What to do with a misbehaving BIND server

Sometimes a named process will appear to behave abnormally - for example it uses more CPU or memory than usual (or less), emits unexpected error messages, doesn't respond to queries, or responds negatively or late. It's tempting just to restart named or to try a reload/reconfig/flush to see if that helps. If it does help, then this is really good for the production environment at that time, but the opportunity to collect useful troubleshooting information is destroyed at the same time.

Here are some things that we'd recommend you do as many of as possible before attempting to clear the problem - and then report the results/submit data along with the full report of the problem that was encountered and its symptoms.

This checklist assumes that you've already qualified in what way named is not working by using dig to confirm subjective/other reports of failure . 

1. Run pstack (or similar OS-specific tool) against the process 3 or 4 times (from this output we get several snapshots of what named is doing at that instant - comparing instants we can see whether threads are moving or are stuck - e.g. on a lock. We also get clean stack traces of each thread from the run-time environment without any possibility of mis-matched executables/core).

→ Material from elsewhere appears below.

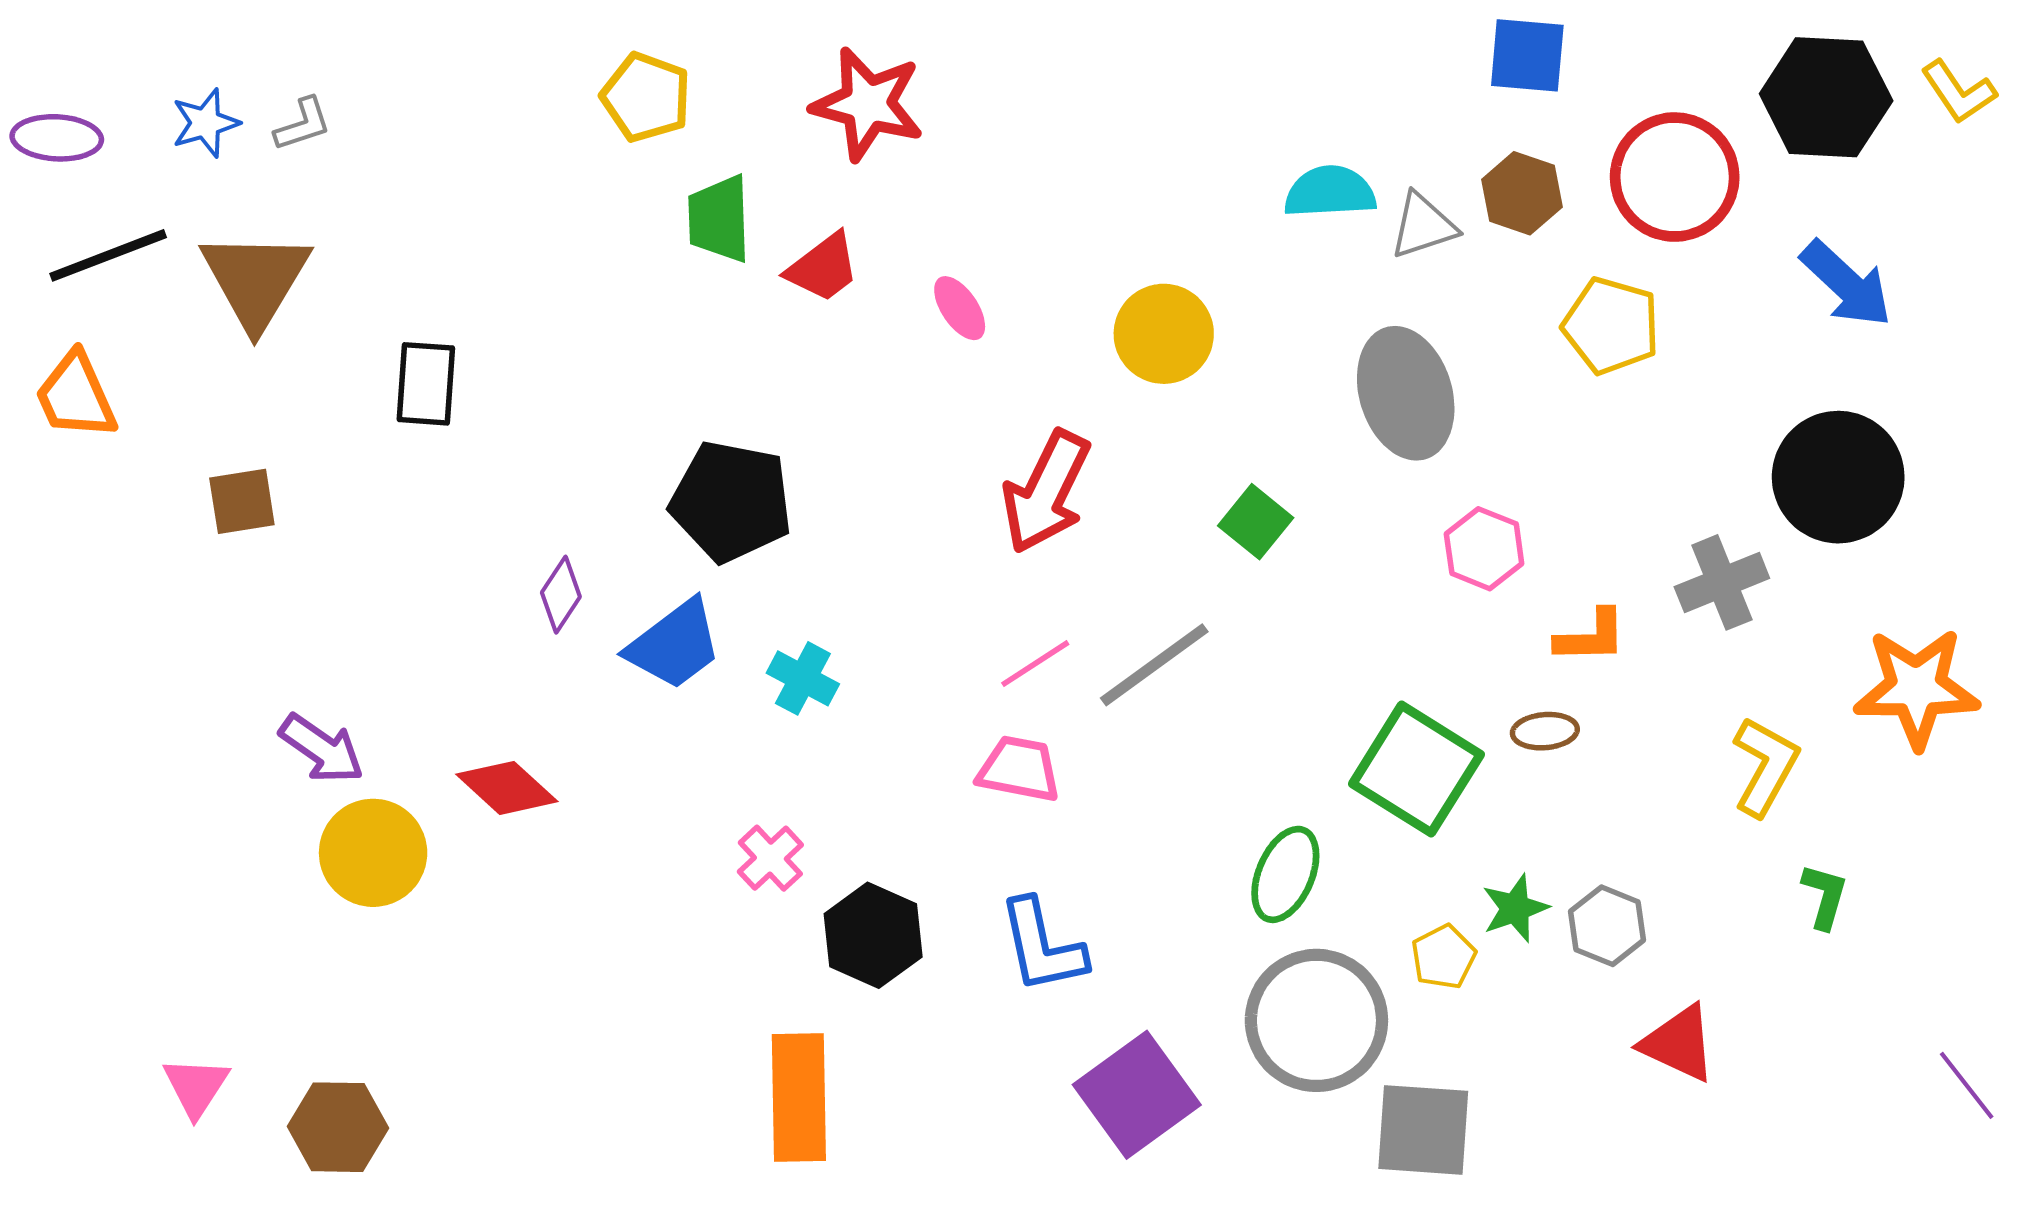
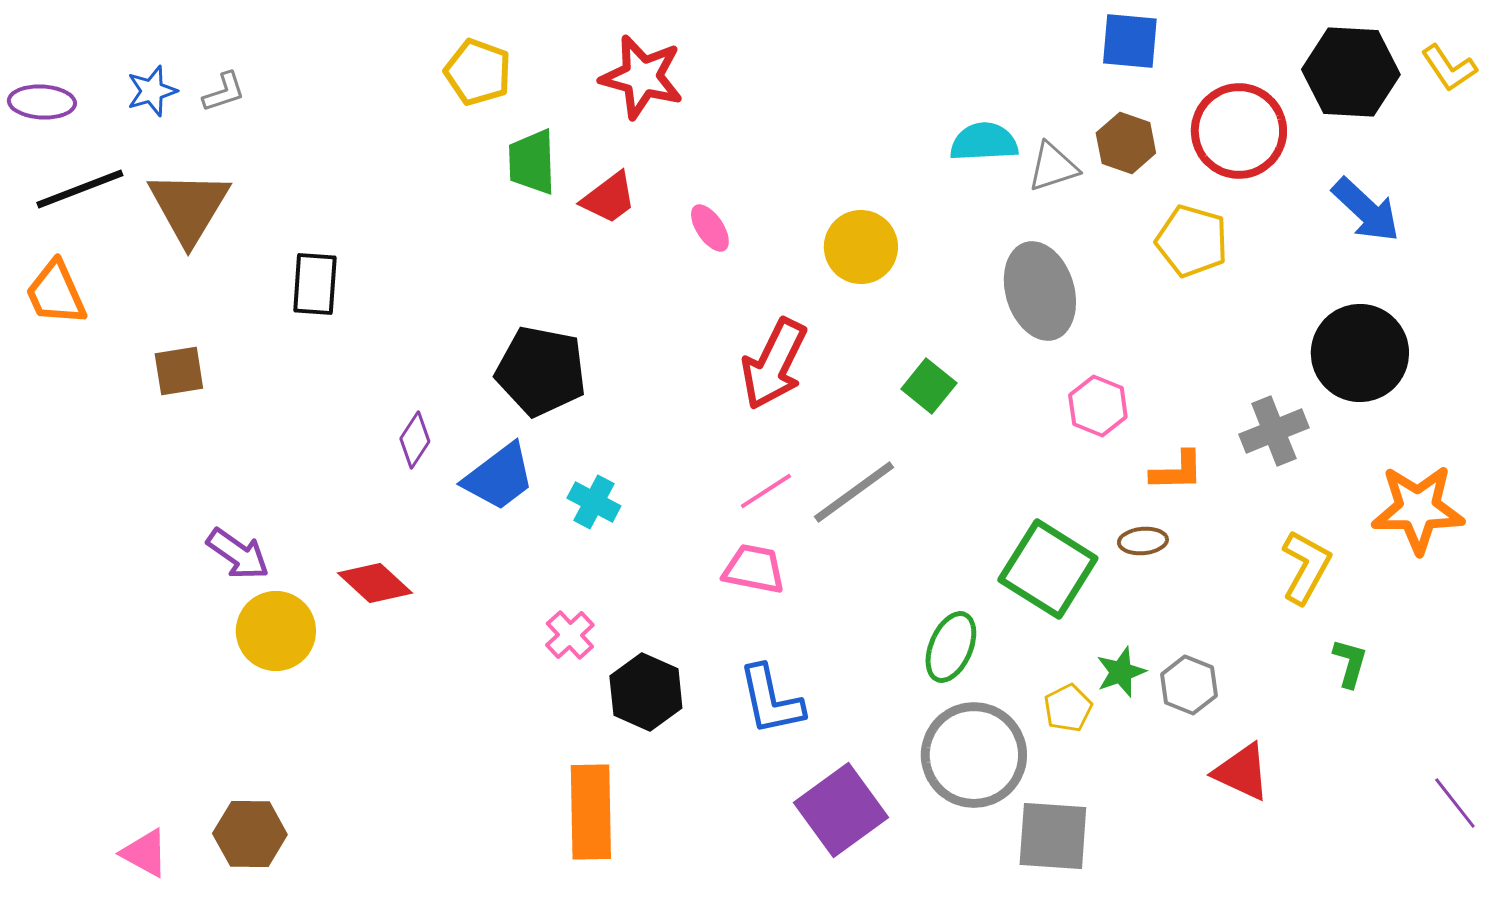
pink triangle: (196, 1087) -> (145, 853), moved, turned -34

2. Obtain a snapshot of the current named status (if named is still consuming CPU, it might be useful to repeat this several times along with step 1) :

rndc status

3. Generate a list of the client queries that named is currently handling (the default filename is named.recursing). It may be useful to repeat this several times if named is still running and consuming CPU, especially if the reported problems relate to recursive resolution:

rndc recursing

4. Get a snapshot of the current state of named's cache (the default filename is named_dump.db ). It may be useful to repeat this several times if named is still running and consuming CPU, especially if the reported problems relate to recursive resolution:

rndc dumpdb -all

5. Toggle query logging on for a few minutes (if it's not already enabled):

rndc querylog

6. Temporarily increase the level of server logging for a few minutes (this relies on the logging channels being defined such that this level of logging can be output - it may be necessary to review the logging configuration in named.conf if changing the debug level via rndc does not produce additional logging output anywhere):

rndc trace 3

7. Take a snapshot packet trace (wireshark or similar) of both inbound and outbound traffic on the nameserver.  Make sure you trace on all the interfaces on the nameserver host.

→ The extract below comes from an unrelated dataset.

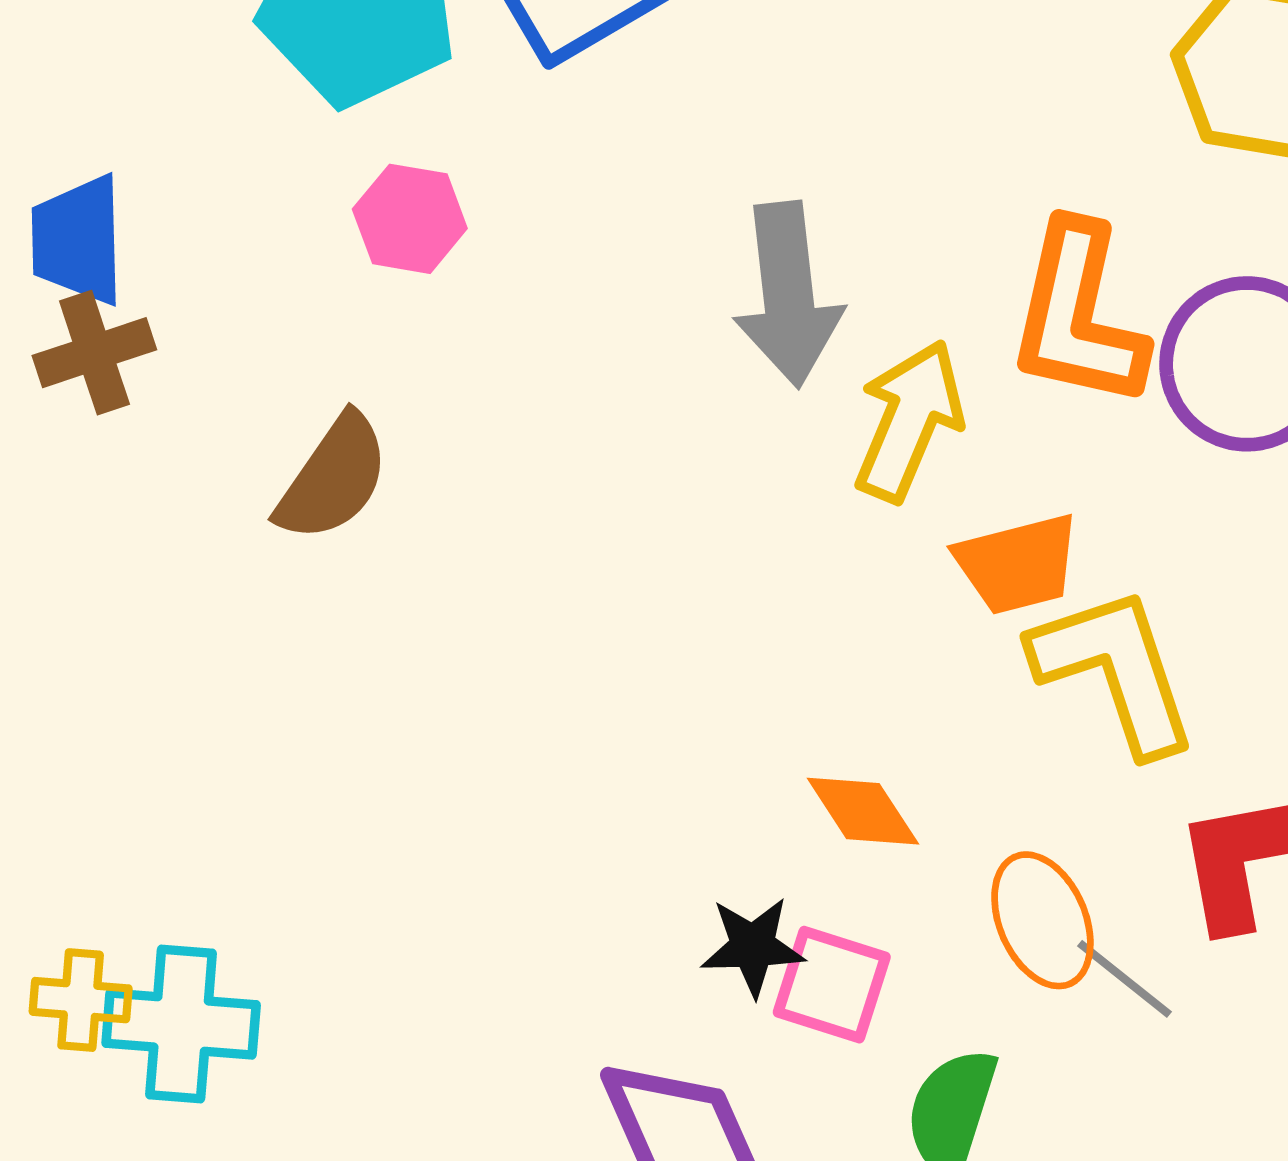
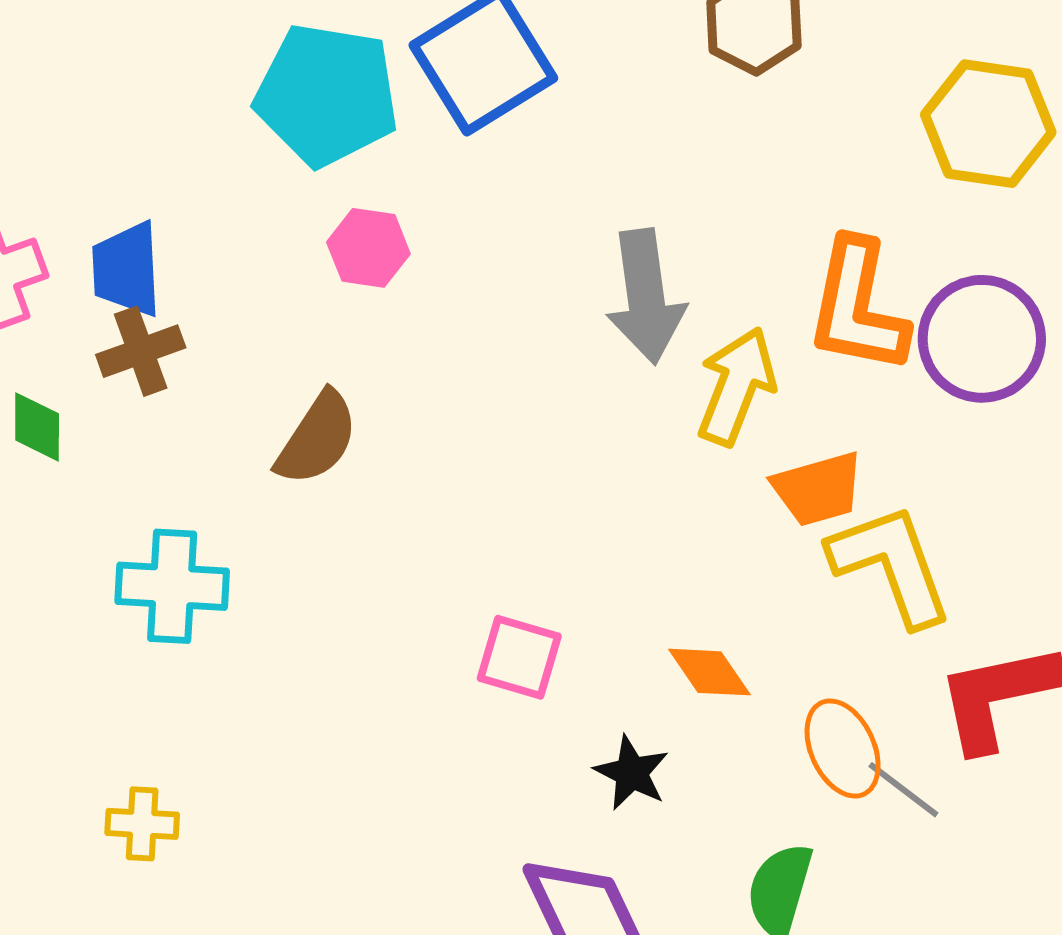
black star: (753, 947) -> (632, 773), turned 30
pink square: (832, 985) -> (519, 657), moved
cyan cross: (181, 1024) -> (172, 586), moved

8. If the problem is that a recursive server does not appear to be able to resolve queries that involve recursion then it is worth running some tests to see if the problem is external to named - perhaps the network environment.  On the actual machine that the instance of named that you are troubleshooting runs on, try using dig +trace to verify connectivity. For example:

dig +trace www.facebook.com

Depending on the results of this, you can issue direct queries (emulating named's communication with authoritative servers). For example:

dig @204.74.67.132 +norec +dnssec +multi www.facebook.com

9. Check OS resource use and whether any limits appear to have been reached (memory use, #open sockets per process, network statistics etc.)

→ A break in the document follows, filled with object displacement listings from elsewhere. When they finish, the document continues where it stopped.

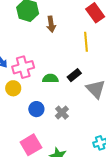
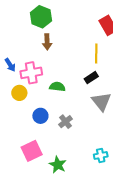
brown arrow: (51, 24) -> (47, 42), moved
black rectangle: (74, 75) -> (91, 78), moved

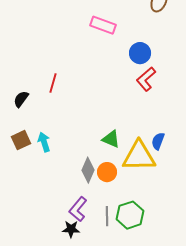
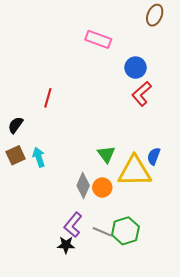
black semicircle: (21, 99) -> (16, 125), moved
green triangle: (111, 139) -> (106, 154), turned 30
gray line: (107, 216) -> (102, 232), turned -66

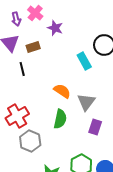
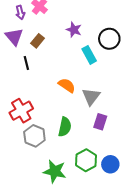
purple star: (55, 28) -> (74, 30), moved
brown rectangle: (33, 47) -> (37, 41), turned -32
green semicircle: (60, 119) -> (65, 127), moved

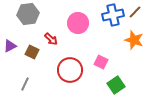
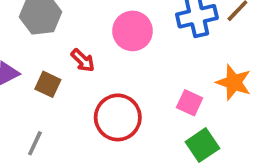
orange star: (134, 40) -> (234, 82), moved
pink square: (101, 62) -> (190, 103), moved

Once you've done all/some of the above, then the pressing need to restart the server will probably mean that there is little else you can do. 

However, please try to capture a core dump (gcore or kill -6 should provide one) rather than using rndc to halt the server - and then see the article What to do if your BIND or DHCP server has crashed to send the appropriate files to submit with a core dump, also including the data that's been generated prior to stopping named.